Studies have hypothesized that a process of simulation may be responsible for the experience of empathy. When we see someone feeling happy, the same neural circuits used to make them feel happy are activated in our brain. Since mirror-touch synesthetes have heightened activation of mirror systems, it seemed likely that they would also experience higher empathy, and this has been confirmed. Mirror-touch synesthetes experience more empathy than non-synesthetes. This was determined using the empathy quotient, which has three main scales: cognitive empathy, emotional reactivity, and social skills. Mirror-touch synesthetes showed significantly higher empathy quotient scores in emotional reactivity than in controls. However synesthetes did not show higher scores in cognitive empathy and social skills. Thus empathy is multifaceted, and the tactile mirror system may not be fully responsible for the ability to empathize.
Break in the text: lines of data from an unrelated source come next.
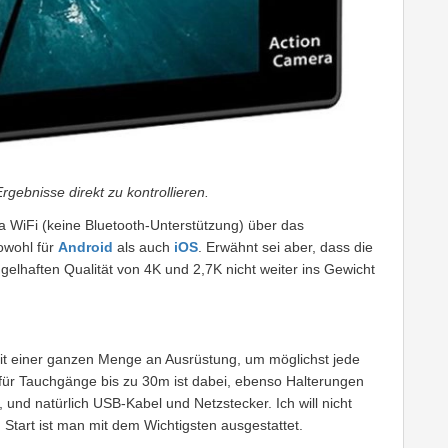
rgebnisse direkt zu kontrollieren.
 WiFi (keine Bluetooth-Unterstützung) über das
owohl für
Android
als auch
iOS
. Erwähnt sei aber, dass die
elhaften Qualität von 4K und 2,7K nicht weiter ins Gewicht
mit einer ganzen Menge an Ausrüstung, um möglichst jede
ür Tauchgänge bis zu 30m ist dabei, ebenso Halterungen
und natürlich USB-Kabel und Netzstecker. Ich will nicht
 Start ist man mit dem Wichtigsten ausgestattet.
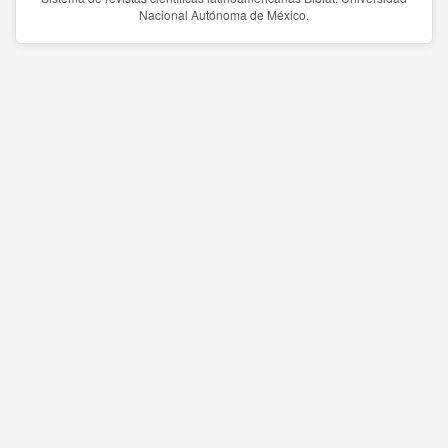
Nacional Autónoma de México.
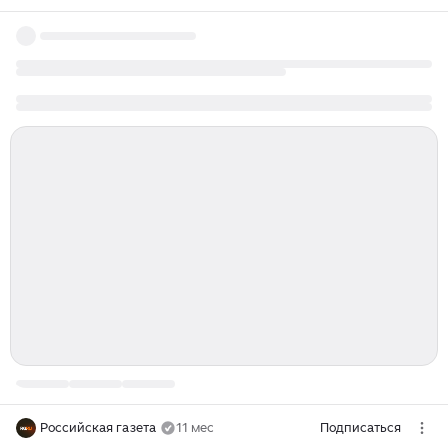
Российская газета
11 мес
Подписаться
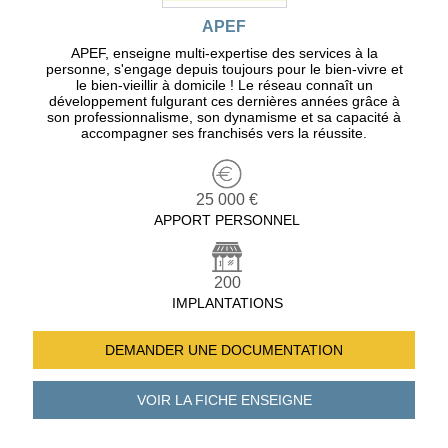
APEF
APEF, enseigne multi-expertise des services à la
personne, s'engage depuis toujours pour le bien-vivre et
le bien-vieillir à domicile ! Le réseau connaît un
développement fulgurant ces dernières années grâce à
son professionnalisme, son dynamisme et sa capacité à
accompagner ses franchisés vers la réussite.
25 000 €
APPORT PERSONNEL
200
IMPLANTATIONS
DEMANDER UNE
DOCUMENTATION
VOIR LA FICHE
ENSEIGNE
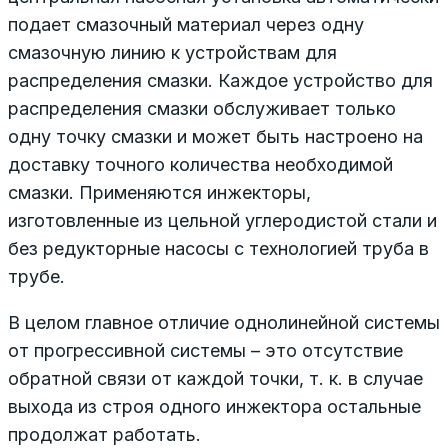
подает смазочный материал через одну
смазочную линию к устройствам для
распределения смазки. Каждое устройство для
распределения смазки обслуживает только
одну точку смазки и может быть настроено на
доставку точного количества необходимой
смазки. Применяются инжекторы,
изготовленные из цельной углеродистой стали и
без редукторные насосы с технологией труба в
трубе.
В целом главное отличие однолинейной системы
от прогрессивной системы – это отсутствие
обратной связи от каждой точки, т. к. в случае
выхода из строя одного инжектора остальные
продолжат работать.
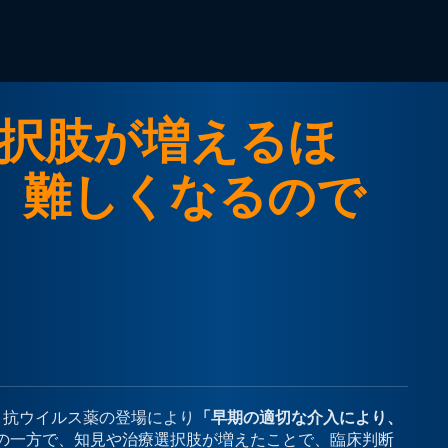
択肢が増えるほ
は、難しくなるので
、抗ウイルス薬の登場により
「早期の適切な介入により、
の一方で、知見や治療選択肢が増えたことで、臨床判断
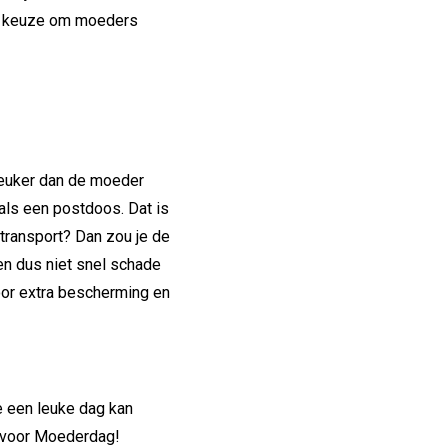
oeg keuze om moeders
leuker dan de moeder
ls een postdoos. Dat is
 transport? Dan zou je de
en dus niet snel schade
or extra bescherming en
e een leuke dag kan
e voor Moederdag!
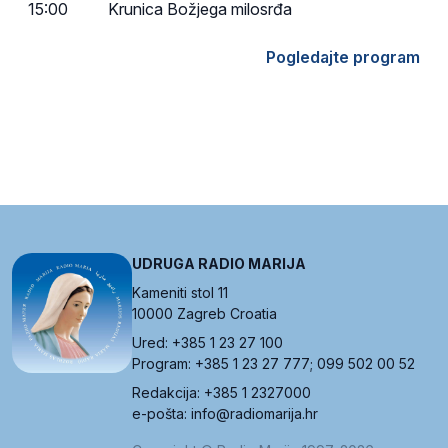
15:00
Krunica Božjega milosrđa
Pogledajte program
UDRUGA RADIO MARIJA
Kameniti stol 11
10000 Zagreb Croatia
Ured: +385 1 23 27 100
Program: +385 1 23 27 777; 099 502 00 52
Redakcija: +385 1 2327000
e-pošta: info@radiomarija.hr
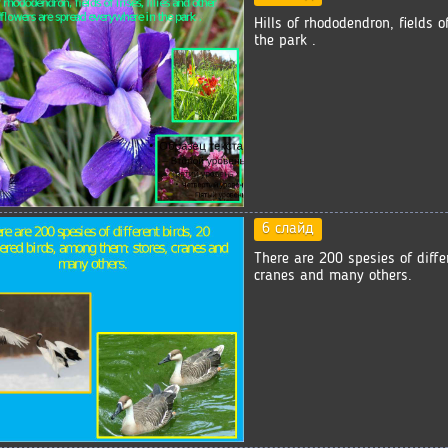
Hills of rhododendron, fields o
the park .
6 слайд
There are 200 spesies of diff
cranes and many others.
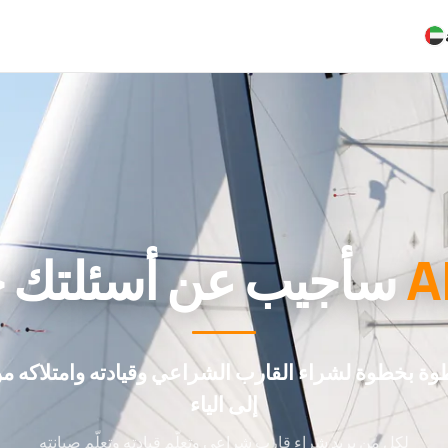
A
سأجيب عن أسئلتك حول شراء
وة بخطوة لشراء القارب الشراعي وقيادته وامتلاكه من
إلى الياء
لكل من يريد شراء قارب شراعي وتعلّم قيادته وتعلّم صيانته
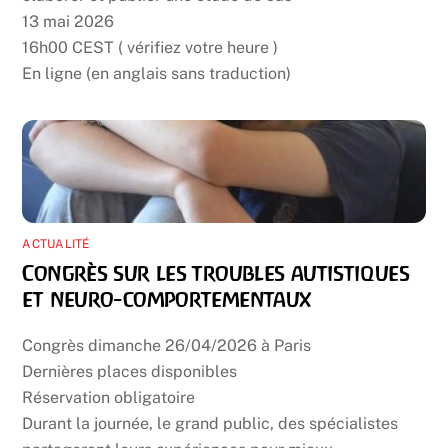
13 mai 2026
16h00 CEST ( vérifiez votre heure )
En ligne (en anglais sans traduction)
ACTUALITÉ
Congrès sur les troubles autistiques
et neuro-comportementaux
Congrès dimanche 26/04/2026 à Paris
Dernières places disponibles
Réservation obligatoire
Durant la journée, le grand public, des spécialistes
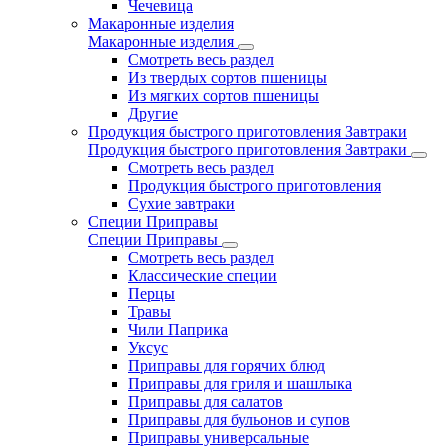
Чечевица
Макаронные изделия
Макаронные изделия
Смотреть весь раздел
Из твердых сортов пшеницы
Из мягких сортов пшеницы
Другие
Продукция быстрого приготовления Завтраки
Продукция быстрого приготовления Завтраки
Смотреть весь раздел
Продукция быстрого приготовления
Сухие завтраки
Специи Приправы
Специи Приправы
Смотреть весь раздел
Классические специи
Перцы
Травы
Чили Паприка
Уксус
Приправы для горячих блюд
Приправы для гриля и шашлыка
Приправы для салатов
Приправы для бульонов и супов
Приправы универсальные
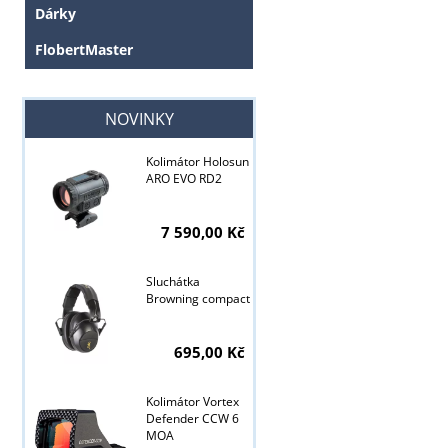
Dárky
FlobertMaster
NOVINKY
Kolimátor Holosun
ARO EVO RD2
Tyto stránky j
7 590,00 Kč
Sluchátka
Browning compact
695,00 Kč
Kolimátor Vortex
Defender CCW 6
MOA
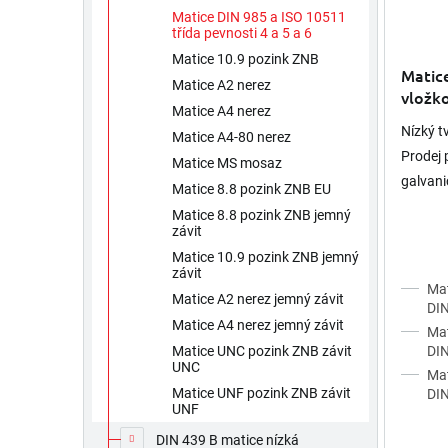
d
ů
Matice DIN 985 a ISO 10511
u
třída pevnosti 4 a 5 a 6
k
Matice 10.9 pozink ZNB
t
Matice
ů
Matice A2 nerez
vložko
Matice A4 nerez
ocel p
Nízký t
Matice A4-80 nerez
Prodej p
Matice MS mosaz
galvan
Matice 8.8 pozink ZNB EU
podle D
Matice 8.8 pozink ZNB jemný
1998.Po
závit
Matice 10.9 pozink ZNB jemný
závit
Mat
Matice A2 nerez jemný závit
DIN
Matice A4 nerez jemný závit
Mat
DIN
Matice UNC pozink ZNB závit
UNC
Mat
Matice UNF pozink ZNB závit
DIN
UNF
DIN 439 B matice nízká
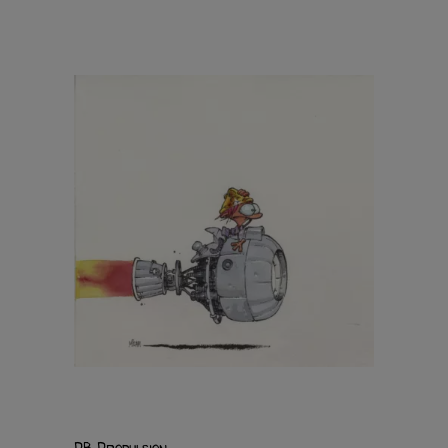
PB Propulsion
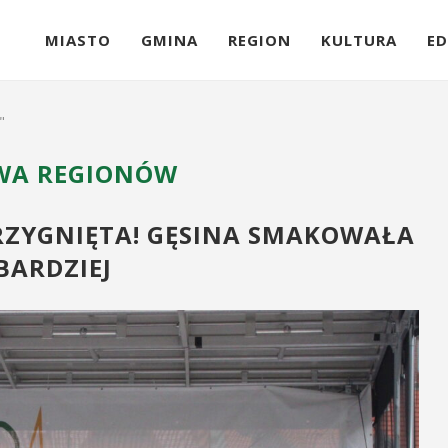
MIASTO
GMINA
REGION
KULTURA
ED
"
WA REGIONÓW
RZYGNIĘTA! GĘSINA SMAKOWAŁA
BARDZIEJ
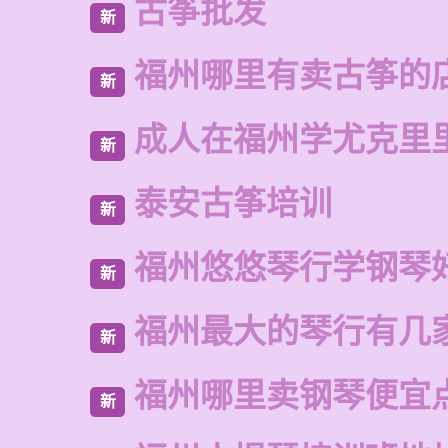
古筝批发
新
福州哪里有卖古筝的
新
成人在福州学尤克里
新
泰安古筝培训
新
福州悠悠琴行学钢琴
新
福州最大的琴行有几
新
福州哪里卖钢琴便宜
新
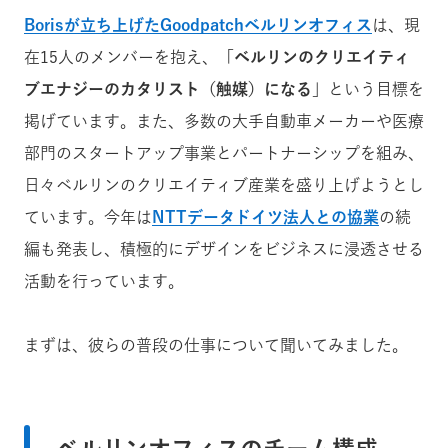
Borisが立ち上げたGoodpatchベルリンオフィス
は、現
在15人のメンバーを抱え、「
ベルリンのクリエイティ
ブエナジーのカタリスト（触媒）になる
」という目標を
掲げています。また、多数の大手自動車メーカーや医療
部門のスタートアップ事業とパートナーシップを組み、
日々ベルリンのクリエイティブ産業を盛り上げようとし
ています。今年は
NTTデータドイツ法人との協業
の続
編も発表し、積極的にデザインをビジネスに浸透させる
活動を行っています。
まずは、彼らの普段の仕事について聞いてみました。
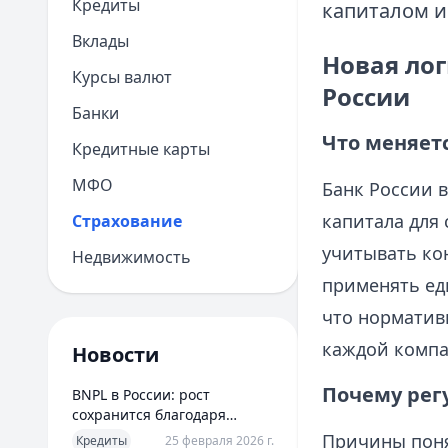
Кредиты
капиталом и
Вклады
Новая лог
Курсы валют
России
Банки
Что меняет
Кредитные карты
МФО
Банк России 
капитала для 
Страхование
учитывать кон
Недвижимость
применять еди
что норматив
каждой компа
Новости
Почему регу
BNPL в России: рост
сохранится благодаря
новым сценариям
Причины поня
Кредиты
25 февраля 2026 г.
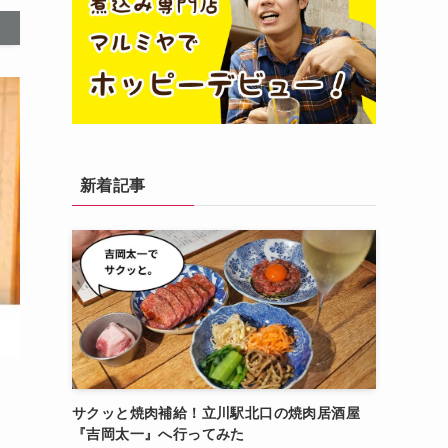
新着記事
サクッと焼肉補給！立川駅北口の焼肉居酒屋
『吉岡太一』へ行ってみた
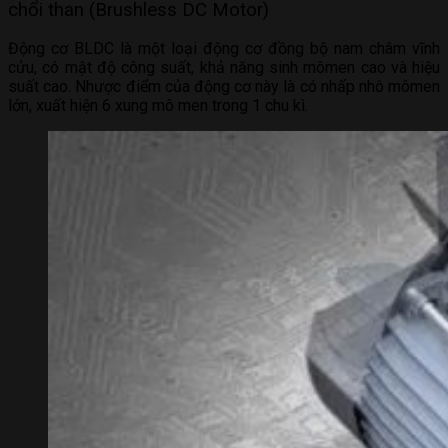
chổi than (Brushless DC Motor)
Động cơ BLDC là một loại động cơ đồng bộ nam châm vĩnh
cửu, có mật độ công suất, khả năng sinh mômen cao và hiệu
suất cao. Nhược điểm của động cơ này là có nhấp nhô mômen
lớn, xuất hiện 6 xung mô men trong 1 chu kì.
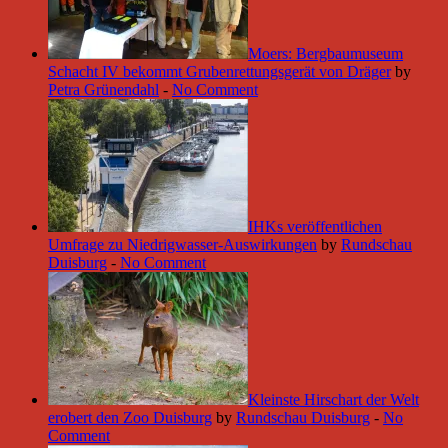
Moers: Bergbaumuseum
Schacht IV bekommt Grubenrettungsgerät von Dräger
by
Petra Grünendahl
-
No Comment
IHKs veröffentlichen
Umfrage zu Niedrigwasser-Auswirkungen
by
Rundschau
Duisburg
-
No Comment
Kleinste Hirschart der Welt
erobert den Zoo Duisburg
by
Rundschau Duisburg
-
No
Comment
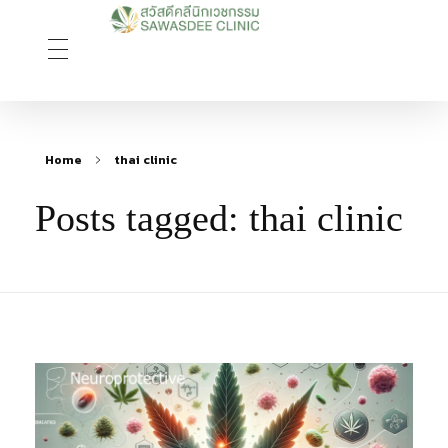
Sawasdee Clinic สวัสดีคลินิกเวชกรรม
สวัสดีคลินิกเวชกรรม Longevity, Naturally
Home
thai clinic
Posts tagged: thai clinic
Other ways of investigating the role of the mirror neuron system in empathy have been through pain and disgust. With regard to pain, when painful stimuli are applied to subjects' hands, neurons in the anterior cingulate cortex fired. Similarly, when observing painful stimuli being applied to someone else's hands, the same neurons fired. The anterior cingulate cortex was also activated when observing people who would be painfully stimulated at a later time. Therefore, brain areas responsible for responding to pain are activated while experiencing pain, observing someone else experience pain, and observing someone else who would experience pain at a later point. The insula, which is activated after a person experiences disgust, is also activated when observing faces expressing disgust, and the intensity of the interaction is directly proportional to the level of disgust on the observed face. Finally, the inability to experience emotions leads to impairment of the ability to recognize the same emotions in others. Patients with brain injuries preventing them from experiencing disgust couldn't recognize disgust in the faces of others.